**The problem:** Once you have read the entries, please say how many lines hold the string "time", giving the number only.

[Collected data]
────────────────────
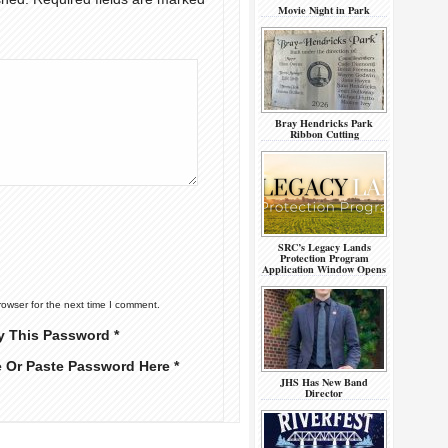
Movie Night in Park
Bray Hendricks Park
Ribbon Cutting
SRC’s Legacy Lands
Protection Program
Application Window Opens
rowser for the next time I comment.
y This Password *
e Or Paste Password Here *
JHS Has New Band
Director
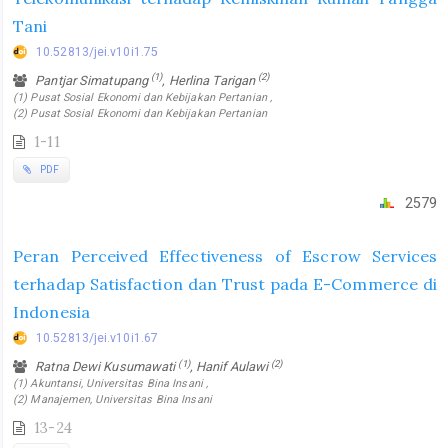
Tani
10.52813/jei.v10i1.75
(1)
(2)
Pantjar Simatupang
, Herlina Tarigan
(1) Pusat Sosial Ekonomi dan Kebijakan Pertanian ,
(2) Pusat Sosial Ekonomi dan Kebijakan Pertanian
1-11
PDF
2579
Peran Perceived Effectiveness of Escrow Services
terhadap Satisfaction dan Trust pada E-Commerce di
Indonesia
10.52813/jei.v10i1.67
(1)
(2)
Ratna Dewi Kusumawati
, Hanif Aulawi
(1) Akuntansi, Universitas Bina Insani ,
(2) Manajemen, Universitas Bina Insani
13-24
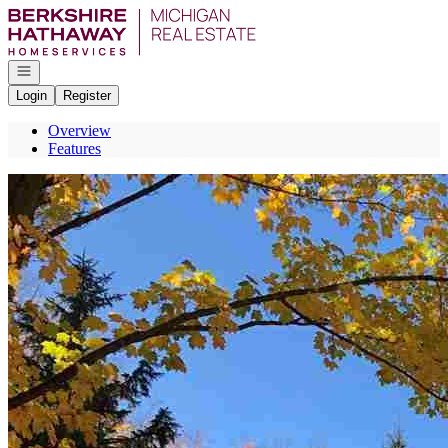
Go to: Homepage
Open navigation
Login
Register
Overview
Features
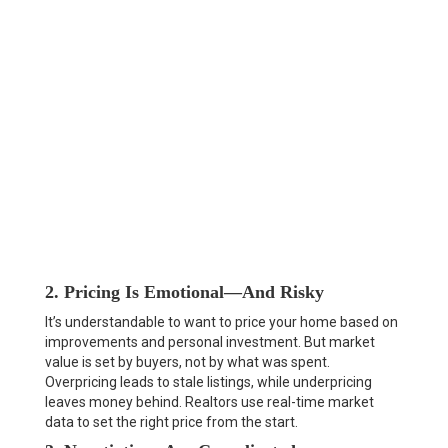
2. Pricing Is Emotional—And Risky
It’s understandable to want to price your home based on
improvements and personal investment. But market
value is set by buyers, not by what was spent.
Overpricing leads to stale listings, while underpricing
leaves money behind. Realtors use real-time market
data to set the right price from the start.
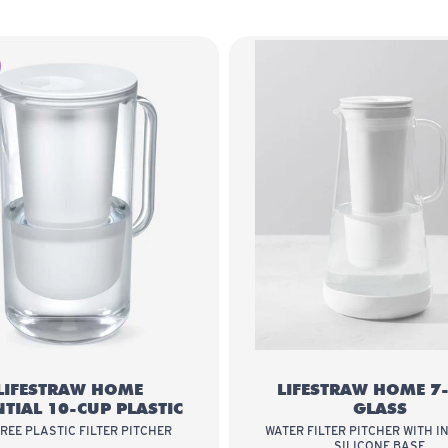
tic
LifeStraw Home Essential 10-Cup Plastic
LifeStraw
LIFESTRAW HOME
LIFESTRAW HOME 7
NTIAL 10-CUP PLASTIC
GLASS
REE PLASTIC FILTER PITCHER
WATER FILTER PITCHER WITH I
SILICONE BASE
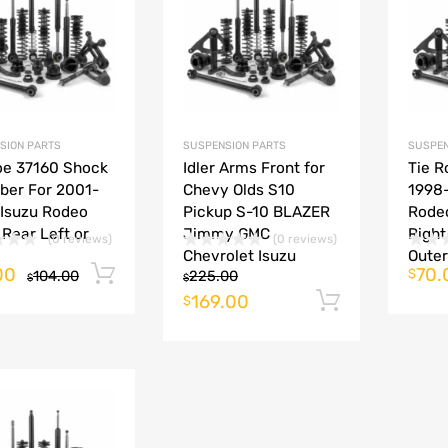
Add to Compare
Add to Compare
SION PARTS
SUSPENSION PARTS
SUSPEN
e 37160 Shock
Idler Arms Front for
Tie R
ber For 2001-
Chevy Olds S10
1998
Isuzu Rodeo
Pickup S-10 BLAZER
Rodeo
 Rear Left or
Jimmy GMC
Right
(0 reviews)
(0 reviews)
Chevrolet Isuzu
Outer
00
70.
Add to cart
$
104.00
225.00
$
$
169.00
Add to ca
$
Add to Wishlist
Add to Compare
────────────────────
**Result of this task:** 2